If you did, I know you’re swaggering around wearing the grin of a person who’s got, say, $105.

This is what things have come to. When the Mets were ahead early I knew they’d give it back. When they were tied late I knew disaster was waiting in the wings. When Montero arrived on the scene I figured the game would be over sooner rather than later.

When the Mets lost — a lot sooner rather than even a little bit later — I wasn’t angry, depressed or particularly surprised.
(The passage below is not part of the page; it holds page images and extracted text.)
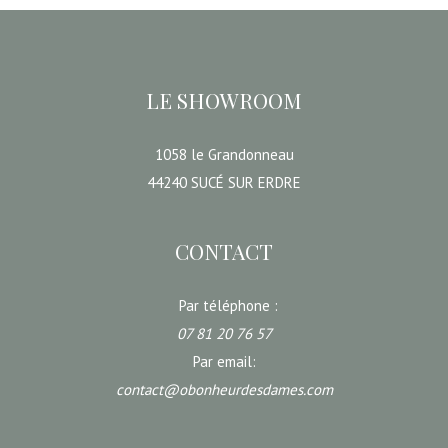
LE SHOWROOM
1058 le Grandonneau
44240 SUCÉ SUR ERDRE
CONTACT
Par téléphone :
07 81 20 76 57
Par email:
contact@obonheurdesdames.com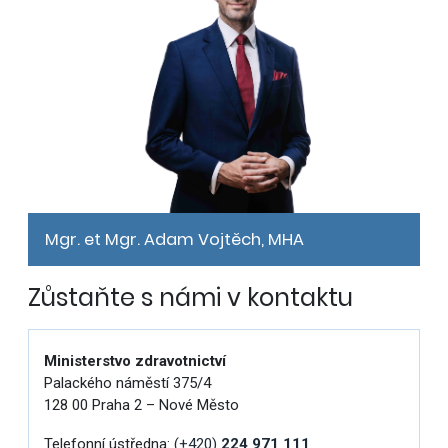
Mgr. et Mgr. Adam Vojtěch, MHA
Zůstaňte s námi v kontaktu
Ministerstvo zdravotnictví
Palackého náměstí 375/4
128 00 Praha 2 – Nové Město
Telefonní ústředna:
(+420)
224 971 111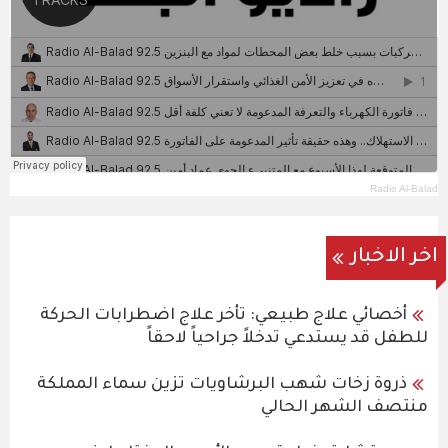
Radio Al-Balad
اخر الاخبار
أخصائي علاج طبيعي: تأخر علاج اضطرابات الحركة
للطفل قد يستدعي تدخلاً جراحياً لاحقاً
ذروة زخات شهب البرشاويات تزين سماء المملكة
منتصف الشهر الحالي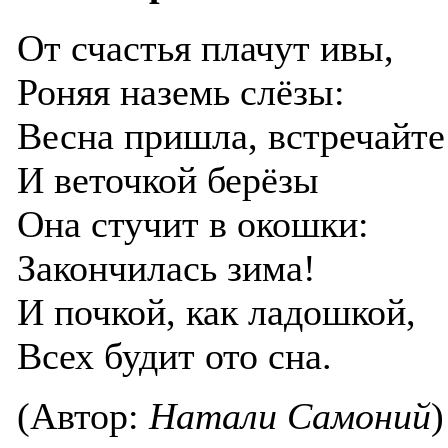
От счастья плачут ивы,
Роняя наземь слёзы:
Весна пришла, встречайте
И веточкой берёзы
Она стучит в окошки:
Закончилась зима!
И почкой, как ладошкой,
Всех будит ото сна.
(Автор:
Натали Самоний
)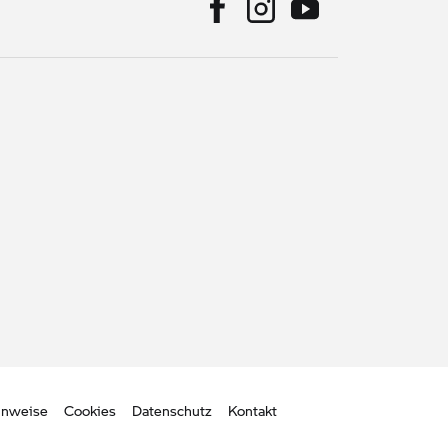
inweise
Cookies
Datenschutz
Kontakt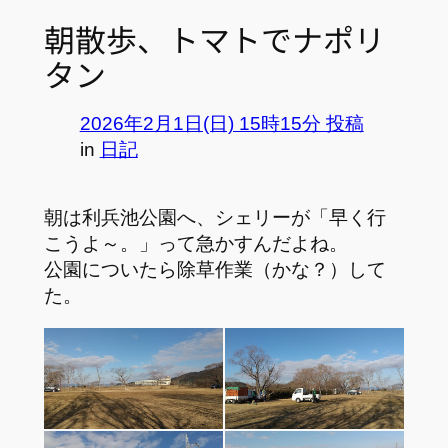
朝散歩、トマトでナポリ
タン
2026年2月1日(日) 15時15分 投稿
in
日記
朝は利兵池公園へ、シェリーが「早く行
こうよ～。」って急かすんだよね。
公園についたら除草作業（かな？）して
た。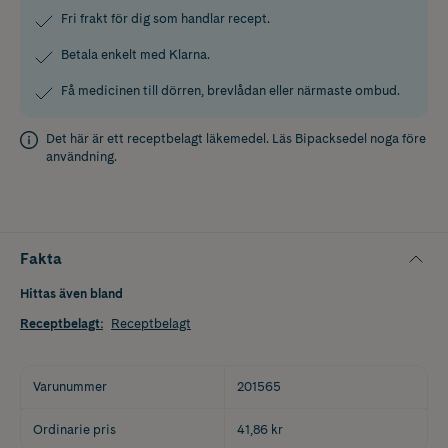
Fri frakt för dig som handlar recept.
Betala enkelt med Klarna.
Få medicinen till dörren, brevlådan eller närmaste ombud.
Det här är ett receptbelagt läkemedel. Läs
Bipacksedel
noga före
användning.
Fakta
Hittas även bland
Receptbelagt
:
Receptbelagt
Varunummer
201565
Ordinarie pris
41,86 kr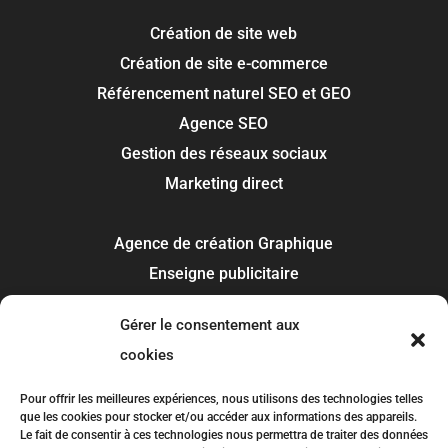
Création de site web
Création de site e-commerce
Référencement naturel SEO et GEO
Agence SEO
Gestion des réseaux sociaux
Marketing direct
Agence de création Graphique
Enseigne publicitaire
Signalétique panneau
Gérer le consentement aux
Covering et flocage
cookies
Impression
Recherche de marque
Pour offrir les meilleures expériences, nous utilisons des technologies telles
que les cookies pour stocker et/ou accéder aux informations des appareils.
Le fait de consentir à ces technologies nous permettra de traiter des données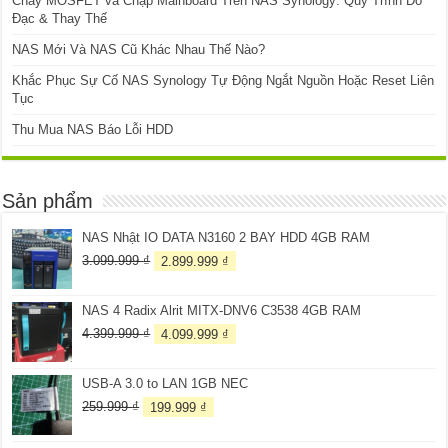
Cháy MOSFET và Chập Mainboard Trên NAS Synology: Quy Trình Đo
Đạc & Thay Thế
NAS Mới Và NAS Cũ Khác Nhau Thế Nào?
Khắc Phục Sự Cố NAS Synology Tự Động Ngắt Nguồn Hoặc Reset Liên
Tục
Thu Mua NAS Báo Lỗi HDD
Sản phẩm
NAS Nhật IO DATA N3160 2 BAY HDD 4GB RAM
Giá
Giá
3.099.999
₫
2.899.999
₫
gốc
hiện
là:
tại
NAS 4 Radix Alrit MITX-DNV6 C3538 4GB RAM
3.099.999 ₫.
là:
2.899.999 ₫.
Giá
Giá
4.399.999
₫
4.099.999
₫
gốc
hiện
là:
tại
USB-A 3.0 to LAN 1GB NEC
4.399.999 ₫.
là:
4.099.999 ₫.
Giá
Giá
259.999
₫
199.999
₫
gốc
hiện
là:
tại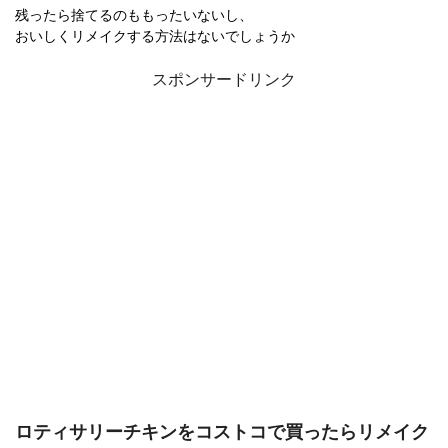
残ったら捨てるのももったいないし、
おいしくリメイクする方法はないでしょうか
スポンサードリンク
ロティサリーチキンをコストコで買ったらリメイク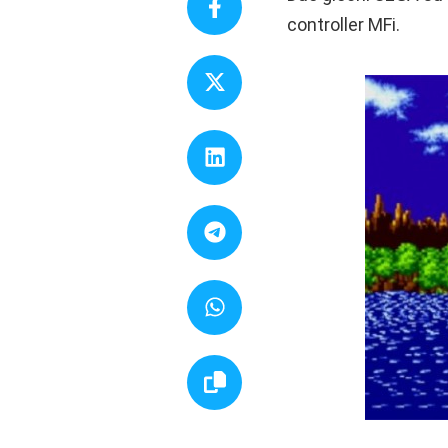
controller MFi.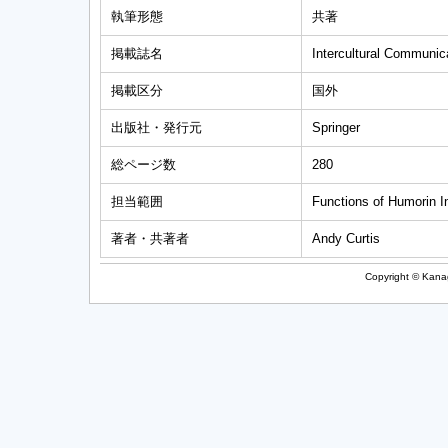
執筆形態
共著
掲載誌名
Intercultural Communic
掲載区分
国外
出版社・発行元
Springer
総ページ数
280
担当範囲
Functions of Humorin I
著者・共著者
Andy Curtis
Copyright © Kanag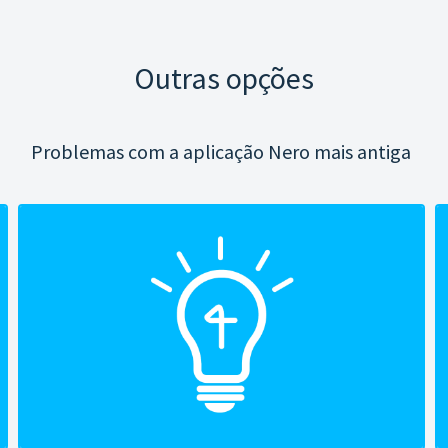
Outras opções
Problemas com a aplicação Nero mais antiga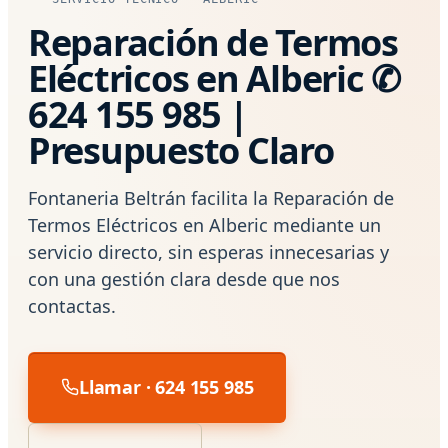
Reparación de Termos
Eléctricos en Alberic ✆
624 155 985 |
Presupuesto Claro
Fontaneria Beltrán facilita la Reparación de
Termos Eléctricos en Alberic mediante un
servicio directo, sin esperas innecesarias y
con una gestión clara desde que nos
contactas.
Llamar · 624 155 985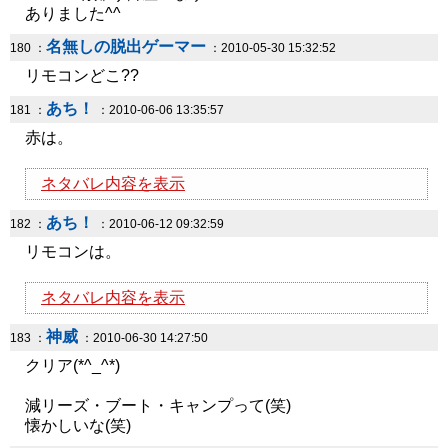
ありました^^
名無しの脱出ゲーマー
180 ：
：2010-05-30 15:32:52
リモコンどこ??
あち！
181 ：
：2010-06-06 13:35:57
赤は。
ネタバレ内容を表示
あち！
182 ：
：2010-06-12 09:32:59
リモコンは。
ネタバレ内容を表示
神威
183 ：
：2010-06-30 14:27:50
クリア(*^_^*)
減リーズ・ブート・キャンプって(笑)
懐かしいな(笑)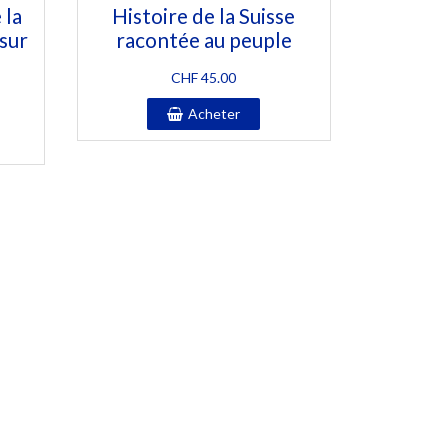
 la
Histoire de la Suisse
 sur
racontée au peuple
CHF
45.00
Acheter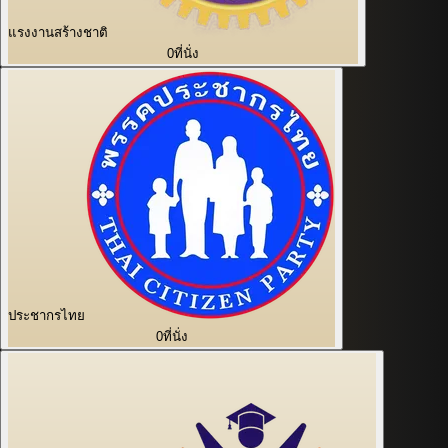
แรงงานสร้างชาติ
0
ที่นั่ง
ประชากรไทย
0
ที่นั่ง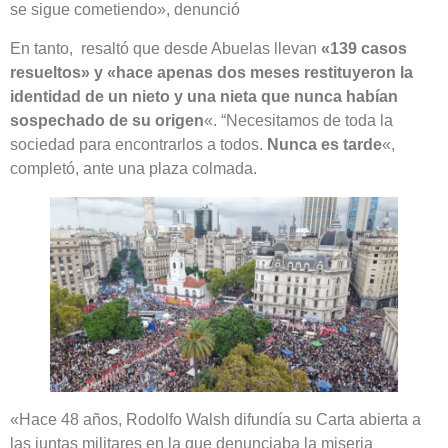
se sigue cometiendo», denunció
En tanto, resaltó que desde Abuelas llevan
«139 casos
resueltos» y «hace apenas dos meses restituyeron la
identidad de un nieto y una nieta que nunca habían
sospechado de su origen
«. “Necesitamos de toda la
sociedad para encontrarlos a todos.
Nunca es tarde
«,
completó, ante una plaza colmada.
«Hace 48 años, Rodolfo Walsh difundía su Carta abierta a
las juntas militares en la que denunciaba la miseria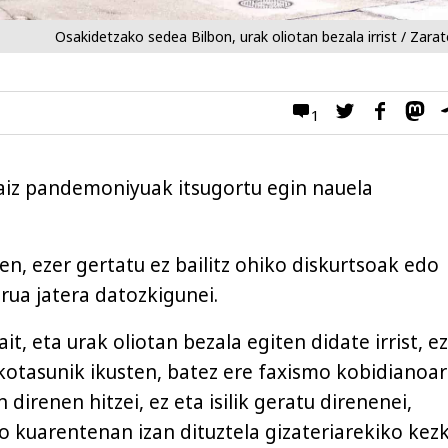
Osakidetzako sedea Bilbon, urak oliotan bezala irrist / Zar
1
aiz pandemoniyuak itsugortu egin nauela
ten, ezer gertatu ez bailitz ohiko diskurtsoak edo
ua jatera datozkigunei.
it, eta urak oliotan bezala egiten didate irrist, ez
otasunik ikusten, batez ere faxismo kobidianoa
 direnen hitzei, ez eta isilik geratu direnenei,
o kuarentenan izan dituztela gizateriarekiko kez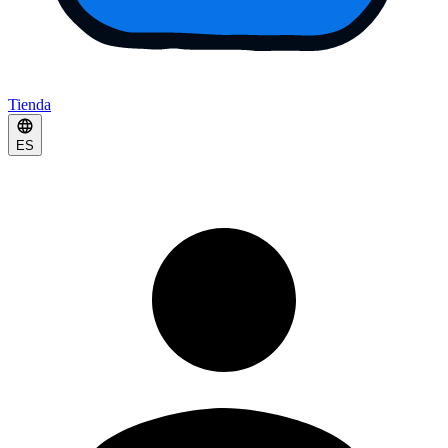
Tienda
ES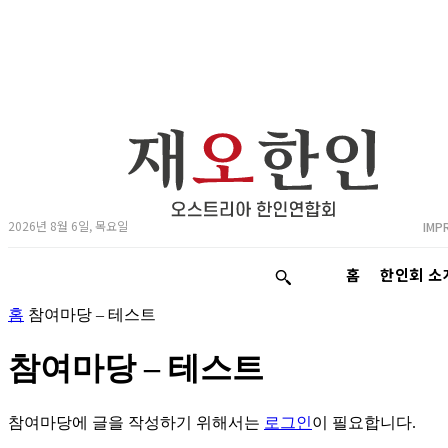
2026년 8월 6일, 목요일
IMP
홈
한인회 소
홈
참여마당 – 테스트
참여마당 – 테스트
참여마당에 글을 작성하기 위해서는
로그인
이 필요합니다.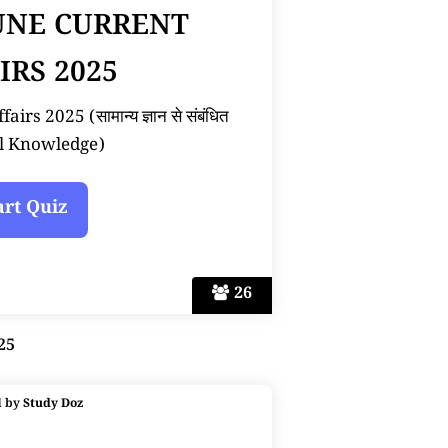
JUNE CURRENT
IRS 2025
rs 2025 (सामान्य ज्ञान से संबंधित
l Knowledge)
26
25
d by
Study Doz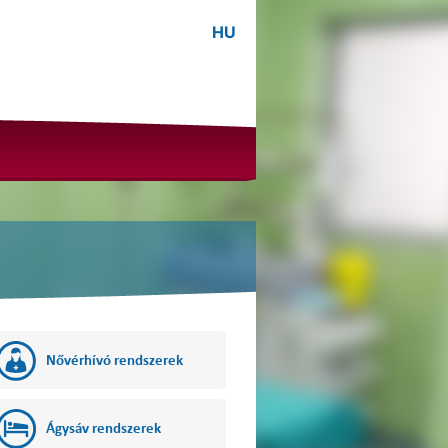
HU
Nővérhívó rendszerek
Ágysáv rendszerek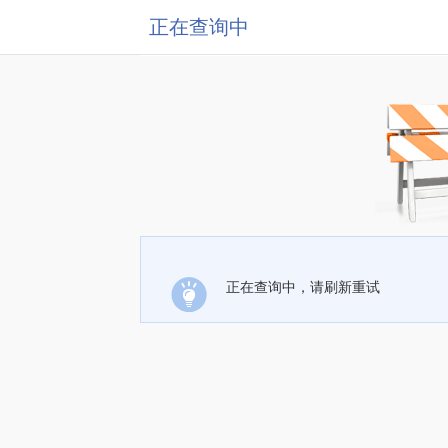
正在查询中
正在查询中，请刷新重试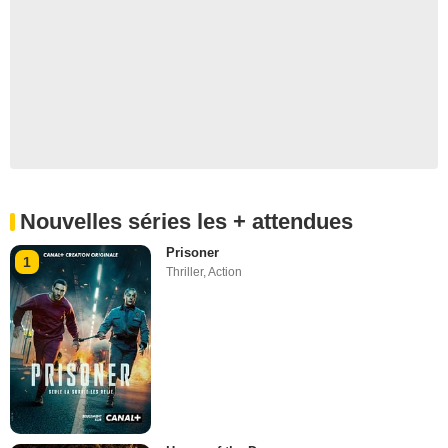
Nouvelles séries les + attendues
Prisoner
1
Thriller
,
Action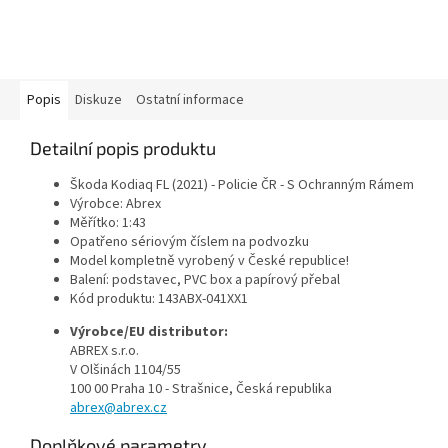
Popis
Diskuze
Ostatní informace
Detailní popis produktu
Škoda Kodiaq FL (2021) - Policie ČR - S Ochranným Rámem
Výrobce: Abrex
Měřítko: 1:43
Opatřeno sériovým číslem na podvozku
Model kompletně vyrobený v České republice!
Balení: podstavec, PVC box a papírový přebal
Kód produktu: 143ABX-041XX1
Výrobce/EU distributor:
ABREX s.r.o.
V Olšinách 1104/55
100 00 Praha 10 - Strašnice, Česká republika
abrex@abrex.cz
Doplňkové parametry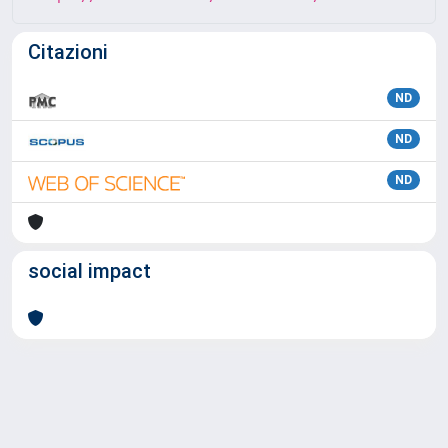
Citazioni
ND
ND
ND
social impact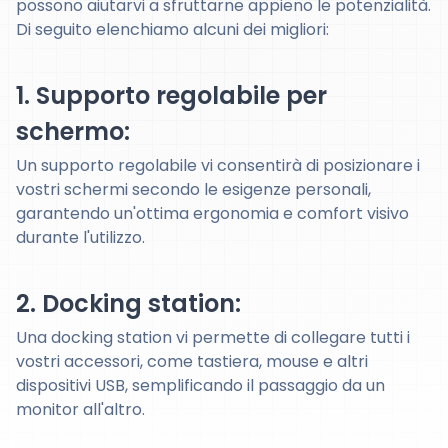
possono aiutarvi a sfruttarne appieno le potenzialità.
Di seguito elenchiamo alcuni dei migliori:
1. Supporto regolabile per
schermo:
Un supporto regolabile vi consentirà di posizionare i
vostri schermi secondo le esigenze personali,
garantendo un'ottima ergonomia e comfort visivo
durante l'utilizzo.
2. Docking station:
Una docking station vi permette di collegare tutti i
vostri accessori, come tastiera, mouse e altri
dispositivi USB, semplificando il passaggio da un
monitor all'altro.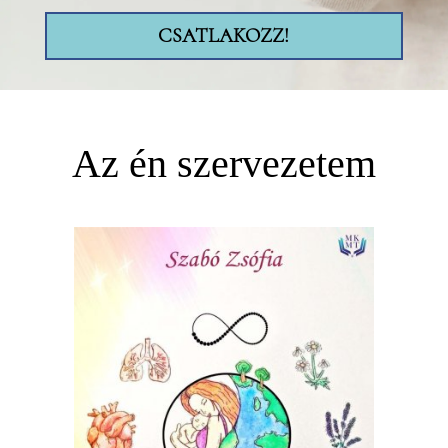
CSATLAKOZZ!
Az én szervezetem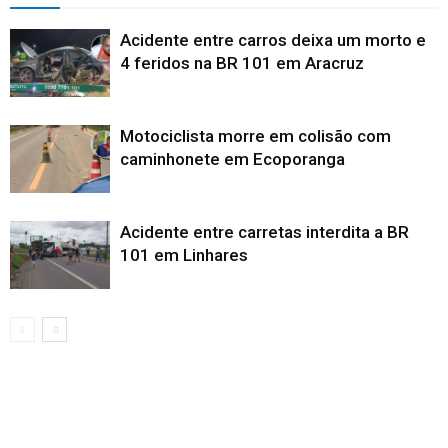
Acidente entre carros deixa um morto e
4 feridos na BR 101 em Aracruz
Motociclista morre em colisão com
caminhonete em Ecoporanga
Acidente entre carretas interdita a BR
101 em Linhares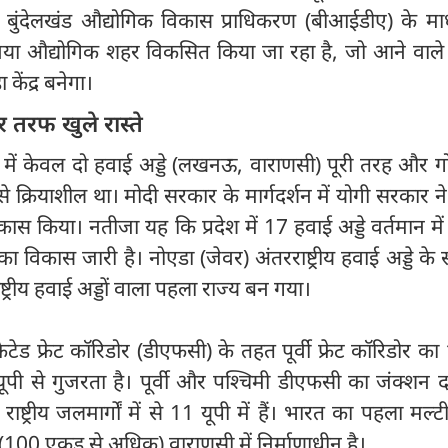
 बुंदेलखंड औद्योगिक विकास प्राधिकरण (बीआईडीए) के माध
ं नया औद्योगिक शहर विकसित किया जा रहा है, जो आने वाले वर्
केंद्र बनेगा।
रफ खुले रास्ते
ी में केवल दो हवाई अड्डे (लखनऊ, वाराणसी) पूरी तरह और 
 क्रियाशील था। मोदी सरकार के मार्गदर्शन में योगी सरकार ने 9
े विकास किया। नतीजा यह कि प्रदेश में 17 हवाई अड्डे वर्तमान में 
ा विकास जारी है। नोएडा (जेवर) अंतरराष्ट्रीय हवाई अड्डे के
्ट्रीय हवाई अड्डों वाला पहला राज्य बन गया।
ेटेड फ्रेट कॉरिडोर (डीएफसी) के तहत पूर्वी फ्रेट कॉरिडोर क
पी से गुजरता है। पूर्वी और पश्चिमी डीएफसी का जंक्शन दा
ाष्ट्रीय जलमार्गों में से 11 यूपी में हैं। भारत का पहला मल्
 (100 एकड़ से अधिक) वाराणसी में निर्माणाधीन है।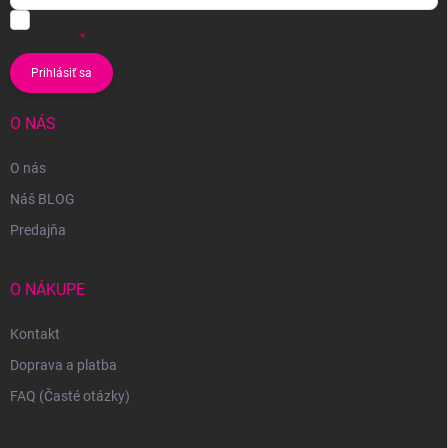
Vložením e-mailu súhlasíte s
podmienkami ochrany osobných
údajov
Prihlásiť sa
O NÁS
O nás
Náš BLOG
Predajňa
O NÁKUPE
Kontakt
Doprava a platba
FAQ (Časté otázky)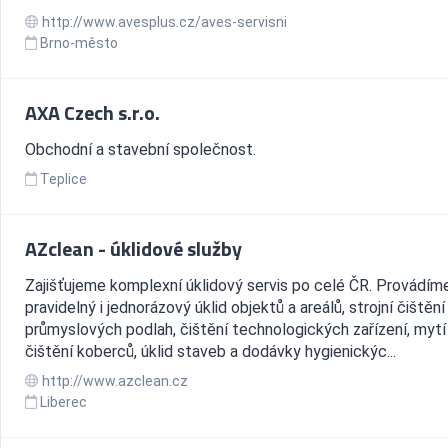
http://www.avesplus.cz/aves-servisni
Brno-město
AXA Czech s.r.o.
Obchodní a stavební společnost.
Teplice
AZclean - úklidové služby
Zajišťujeme komplexní úklidový servis po celé ČR. Provádím
pravidelný i jednorázový úklid objektů a areálů, strojní čištění 
průmyslových podlah, čištění technologických zařízení, mytí
čištění koberců, úklid staveb a dodávky hygienickýc...
http://www.azclean.cz
Liberec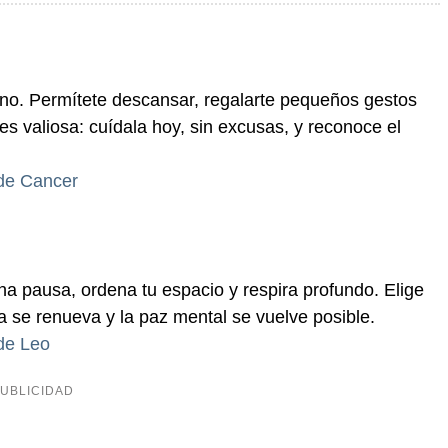
ino. Permítete descansar, regalarte pequeños gestos
 es valiosa: cuídala hoy, sin excusas, y reconoce el
 de Cancer
a pausa, ordena tu espacio y respira profundo. Elige
ía se renueva y la paz mental se vuelve posible.
 de Leo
I just turned off the TV and shifted immediately to the non-Mets portion of my day.

Right now a Mets game can be summarized by randomly rearranging the following thought processes, experiences and mental states:

  1. Disgust that this hapless team is somehow even worse than the cruelest mathematics suggest it could be.
  2. Wan flickering hope that someone on the team not named Michael Conforto is not, in fact, completely and irredeemably terrible at baseball.
  3. Weepy gratitude that Conforto is worth watching and cheering for amid this dead-eyed wreckage.
  4. Wondering why some player generally thought of as at least a known quantity has started doing dunderheaded things.
  5. Fantasizing that Amed Rosario, Dom Smith, or some prospect you just heard about would fix things and stewing that they weren’t called up yesterday.
  6. Calming down and surrendering to the near-certainty that everything will soon suck.
  7. Realizing you don’t want Rosario, Smith or any other prospect up here because proximity to this dumpster fire might turn them into Fernando Martinez — or Ryan Jaroncyk.
  8. Witnessing everything suck.
  9. Accepting that you knew everything was going to suck and now that it has, the world is much as it was.

So, yeah, Conforto hit another home run — and off one of those diabolical lefties, no less; Jose Reyes had a decent day except for the play where he short-circuited an inning by imitating serial dipshit Jose Offerman; Matt Harvey left with a lead which the Mets squandered, but don’t feel bad for him because he was basically pretty terrible anyway; Paul Sewald pitched decently again, which probably means his arm will be hamburger by Flag Day (edit: eh, it was the other day — the losses just blur together, don’t they?); Josh Edgin made a nice play which we might as well call our World Series; the Mets slogged directionlessly through a few dreary dull innings; Montero came in and lost.

You can use those things — plus a free token for general dissatisfaction — to fill out your Suck Bingo card if you have nothing better to do. Or you can wait till Friday night’s game, in which the Mets are likely to come up with a vaguely new variation on that theme.

Either way, enjoy your Thursday. It’s guaranteed to be loss-free. Try saying that about any other day of the week.